Gazete Vatan Logo

İnsan, toprağı yönetmekten zor

Akın Öngör, farklı bir emekli. Şarapta Selendi markasıyla büyüyor. Eylül’de 740 öğrencilik bir okul açıyor

Bundan 3 yıl önce Akın Öngör’le sohbet etmiştik. Henüz Atlantik Okyanusu’nu geçmişti. Bağ kurmuş, şaraplarının şişelerini seçiyordu. Emeklilik hayallerini bir bir gerçekleştiriyordu. Onu tanımayan yoktur diye söze böyle girdim. Ama yine de yazalım. Akın Öngör, Garanti Bankası’nın başarı öyküsünün mimarlarından. 2000 yılında 20 milyar dolarlık aktifi yönetirken, ”Ben emekli oluyorum“ dedi ve koltuğu bıraktı. O emekliliğinde ’PTT’ pozisyonu, pijama-terlik-TV keyfini hedeflemedi, hayallerini deniz-yelken-dünyayı dolaşmak-insanla değil toprakla uğraşmak şeklinde kurdu. Bunları yapabilmek için de 55 yaşına kadar azimle ve hayallerini bir gün gerçekleştirmek umuduyla çalıştı.

Öngör’ün Selendi markalı şarapları Macro Marketler’de ve bazı restoranlarda satılıyor. Hobisi işe dönüştü. Öngör, yeni araziler alarak şarapçılıkta büyümeye karar verdi. Akhisar’la kurduğu duygusal bağ ve eşi Gülin Hanım’ın da isteğiyle Akhisar Kız Meslek Lisesi’ni kurdurdu. Okul Eylül’de açılacak. Geçtiğimiz yaz Karayip’lerden çıkıp Pasifik Okyanusu’nu geçti ve bu yolculukta birlikte olduğu ressam arkadaşı Birol Kutadgu’yla ’ia orana’ adlı kitabını çıkardı. 15 gün önce Doğal Hayatı Koruma Derneği’nin Başkanlığı’na seçilen Öngör’le evinde buluştuk.

Kazanmayı amaçladım
* Size emekli demeye dilim varmıyor, çünkü siz o alışık olduğumuz emekli portresinin çok dışındasınız.
Emekliyim deyince herkes kızıyor bana.

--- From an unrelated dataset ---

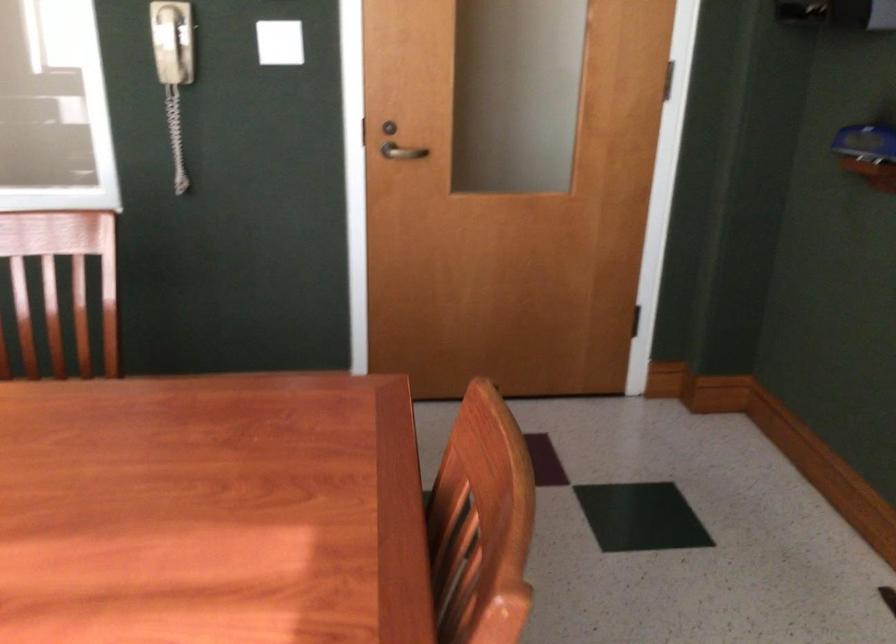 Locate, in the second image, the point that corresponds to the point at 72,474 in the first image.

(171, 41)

Emeklilik memurluğu akla getiriyor. Memurların emekli olunca çalışacak enerjilerinin kalmadığı düşünülür. Hobileri yoksa televizyon karşısında pijamalarıyla oturmaları, yürüyüş yapmaları beklenir. Emekli olunca hayat bitmiyor.

* Bunun için maddi sorunların olmaması da gerekiyor...
Ben bunu kendim için 55 yaşında sağladım. 2000 yılında 55 yaşında emekli oldum. Yaşam anlamlı, coşkulu ve güçlü olmalı. Bunun için devamlı bankacı olmak istemedim. Genel müdürlüğü bırakmaya karar verdiğimde zamanı kazanmayı amaçlamıştım. Enerjim vardı. Hâlâ da var.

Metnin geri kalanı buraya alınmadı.